The LS method is based on an implicit surface representation. Unlike explicit representations, where surface points and connecting elements are directly stored, in this implicit representation a function \(\phi (\vec {r},t)\) is defined for all points in the domain. In the LS method [58, 59], the surface \(S\) bounding a volume \(V\) is recovered from the property \(\phi (\vec {r},t) = 0\) for all points on \(S\). That is, \(S\) is described by the zero level-set of \(\phi (\vec {r},t)\), as long as \(\phi (\vec {r},t) > 0\) on the outside of \(V\) and \(\phi (\vec {r},t) < 0\) on its inside. A common choice of \(\phi (\vec {r},t)\) for describing surfaces resulting from semiconductor processing [60, 61] is that of the signed-distance function (SDF), that is, the distance \(d\) between \(\vec {r}\) and \(S\) with the necessary sign:

\begin{align} \label {eq::SDF} \phi (\vec {r},t) = \begin{cases} -d, & \vec {r} \in V\\ 0, & \vec {r} \in S \\ d, & \vec {r} \notin V \end {cases} \end{align}

The evolution of the surface described in Eq. (2.1) is driven by a velocity field \(\vec {v}(\vec {r},t)\). The following Hamilton-Jacobi equation can then be derived for the evolution of the surface [58, 62]:

\begin{align} \label {eq::LS} \frac {\partial \phi (\vec {r},t)}{\partial t} + v(\vec {r},t)\left | \nabla \phi (\vec {r},t) \right | = 0 \end{align}

To obtain a numerical solution, Eq. (2.2) is conventionally discretized on a regular rectangular grid with spacing \(\Delta x\). The involved partial derivatives are then approximated using finite difference schemes [63]. Additionally, it should be remarked that there is a difference between fast marching and narrow band LS methods [42]. In the former, the values of \(\phi (\vec {r},t)\) are stored in the entire domain, thus requiring the fast marching method to propagate the values from the interface [64], whereas in the latter only values near the surface are stored [65]. Both methods have found application (e.g., fast marching and narrow band respectively in Silvaco’s Victory Process [55] and ViennaTS [57]) and are used in this dissertation. Although developments in fast marching methods are an area of activity for researchers of the Christian Doppler Laboratory for High Performance TCAD [66, 67], a more detailed description is outside the scope of the presented research.

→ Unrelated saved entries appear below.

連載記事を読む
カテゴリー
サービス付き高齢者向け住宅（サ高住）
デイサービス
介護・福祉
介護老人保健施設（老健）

Instead, the principal focus of this dissertation is the study of phenomenological methods for the construction of the term \(v(\vec {r},t)\). For a reactive transport model to be useful for topography simulations, it should ultimately generate a velocity field, i.e., etch or growth rates must be determined for the whole surface. It is noteworthy that, for the method described by Eq. (2.2), only the normal component \(v(\vec {r},t)\) of the proper velocity field \(\vec {v}(\vec {r},t)\) is necessary. Therefore, it would be more accurate to describe \(v(\vec {r},t)\) as a speed field. However, for consistency with the established literature, this dissertation will hitherto refer to \(v(\vec {r},t)\) as the velocity field. When the involved process results in material deposition, the convention is that \(v(\vec {r},t)\) carries a positive sign. Then, \(v(\vec {r},t)\) can also be denoted as the growth rate \(\textit {GR}(\vec {r},t) = v(\vec {r},t)\). Etching processes result in an etch rate with a negative sign, i.e., the etch rate \(\textit {ER}(\vec {r},t) = -v(\vec {r},t)\).